Monday, May 11, 2009


Better know an ingredient: SALT

All salt is, or was, sea salt. Mined salt that is harvested from in the ground, and is evaporated sea water. Humans require the mineral salt (sodium chloride) to balance and regulate fluids. (Salt is a rock that we need to eat!)

Table salt is most commonly mined salt. Many forms include the addition of small quantities of postasium iodide, sodium iodide or iodate, and are sold under the moniker of iodize salt. (Iodine is found naturally in kelp but is often added to mined salt. Iodine deficiency can cause serious health concerns including certain forms of mental retardation, and thyroid problems.)

Fleur de sel (flower of the sea), is collected using the traditional Celtic practice of and-harvesting the solar-evaporated crystals from Atlantic marshes in Brittany, France—a technique which dates back over 2000 years.
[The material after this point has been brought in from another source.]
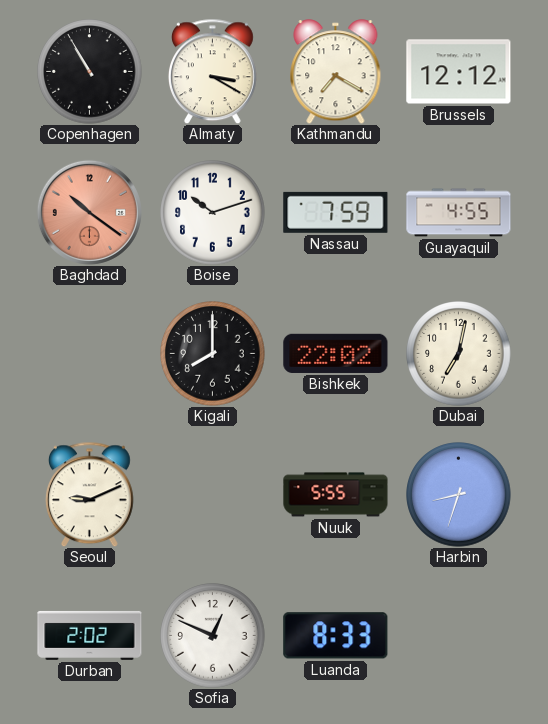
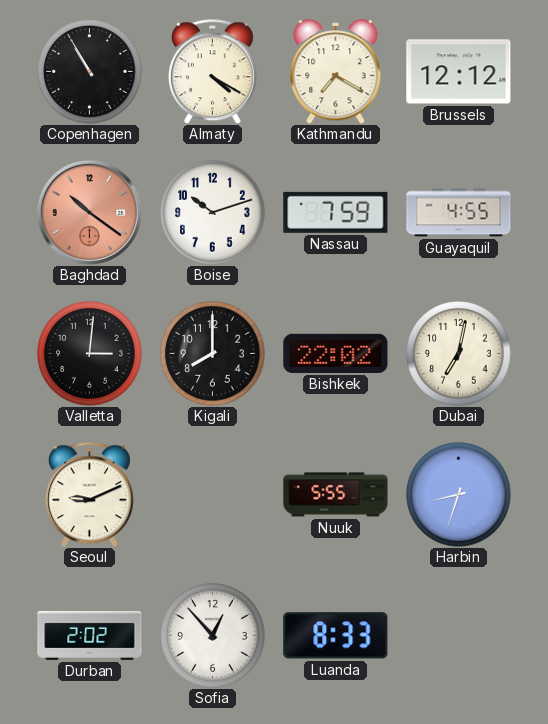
Almaty: 3:20 -> 4:20
Valletta: none -> 3:01
Sofia: 12:49 -> 12:53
Grey salt, which is also made in the traditional Celtic method, gaining its purple-grey color from the clay in the salt flats where it is harvested.

Smoked salts
This technique has its roots with the Vikings in Denmark and the Native Americans of the northwest. Evaporated seawater, forming sea salt, is often the base of this complex condiment. The dried crystals are then smoked using a variety of wood chips.

Kosher salt
This refers to the practice of koshering meats, by drawing out the blood with salt. These larger flakes stick to the meat better and are the salt typically used for this practice.
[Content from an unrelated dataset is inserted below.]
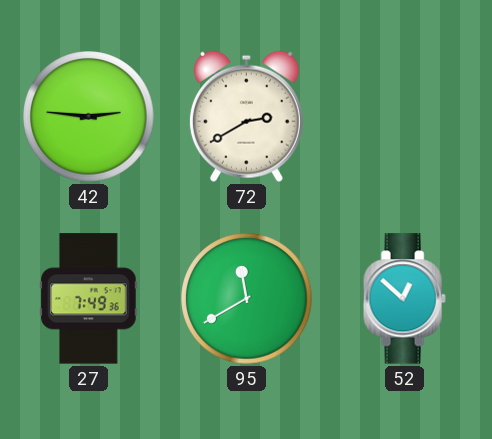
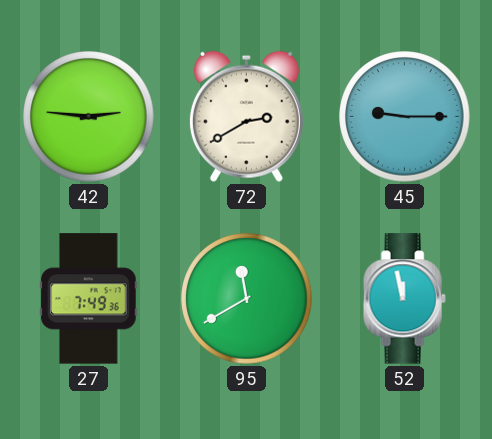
45: none -> 9:15
52: 12:52 -> 11:58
Pink or red salt (Hawaiian or Himalayan)
This usually refers to the red clay that these salts are harvested from, which impart a red to pink hue.

Saltpetre (sometimes referred to as "nitre," "niter," "pickling salt" or "pink salt")
This is actually potassium nitrate and is what keeps corned beef pink, instead of turning gray.
It is also a key component in gunpowder.


  1. You left out my personal favorite type of salt: MARGARITA SALT!!! ;)
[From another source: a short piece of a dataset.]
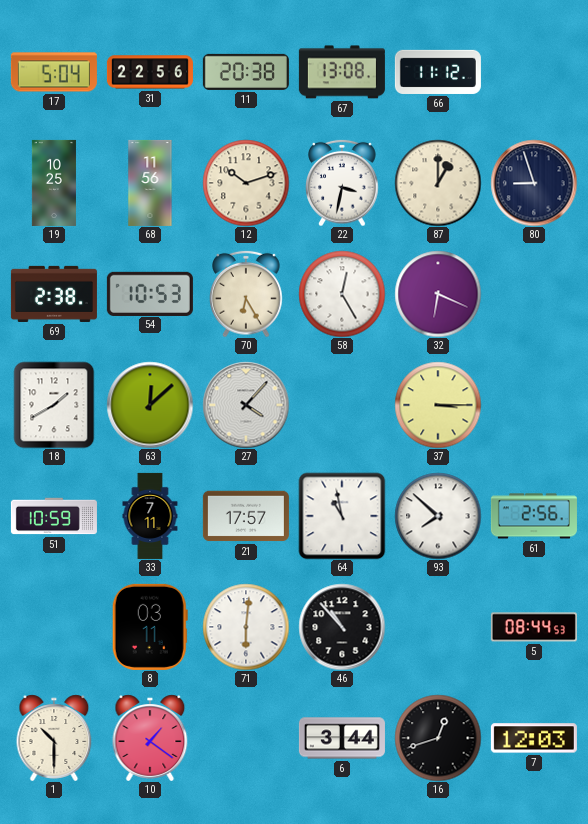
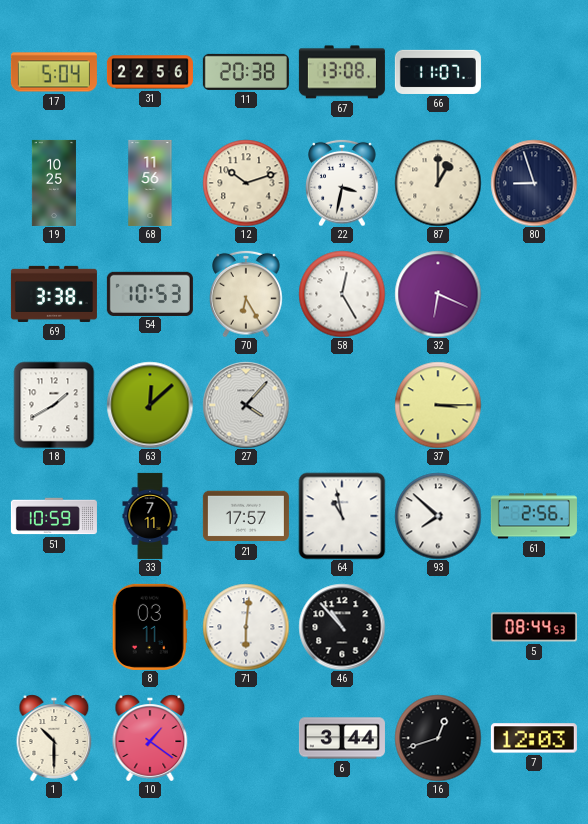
66: 11:12 -> 11:07
69: 2:38 -> 3:38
    (fyi the word verification for this comment is "fumboan")

  2. That is hilarious.

    You can use any course salt you like for margaritas - I think kosher salt is awesome for this!

    Someone told me that the East Cost Grill cookbook has the best recipe for sour mix. That it requires an insane amount of lemons and limes to make but that it produces the best margaritas, hands down.

  3. Fancy smoked salt makes a good gift for food-loving friends. I bought Mr. -L a small tin of it last summer and he's not through it yet. Definitely one of my lowest-effort/highest-payoff gifts.

  4. thedailyreason - Yes! I have only had a few, but the Mexican Smoked Salts at Christina's Spice & Specialty Foods is amazing. I love a few crunchy grains atop an over easy egg, sitting on a bed of greens.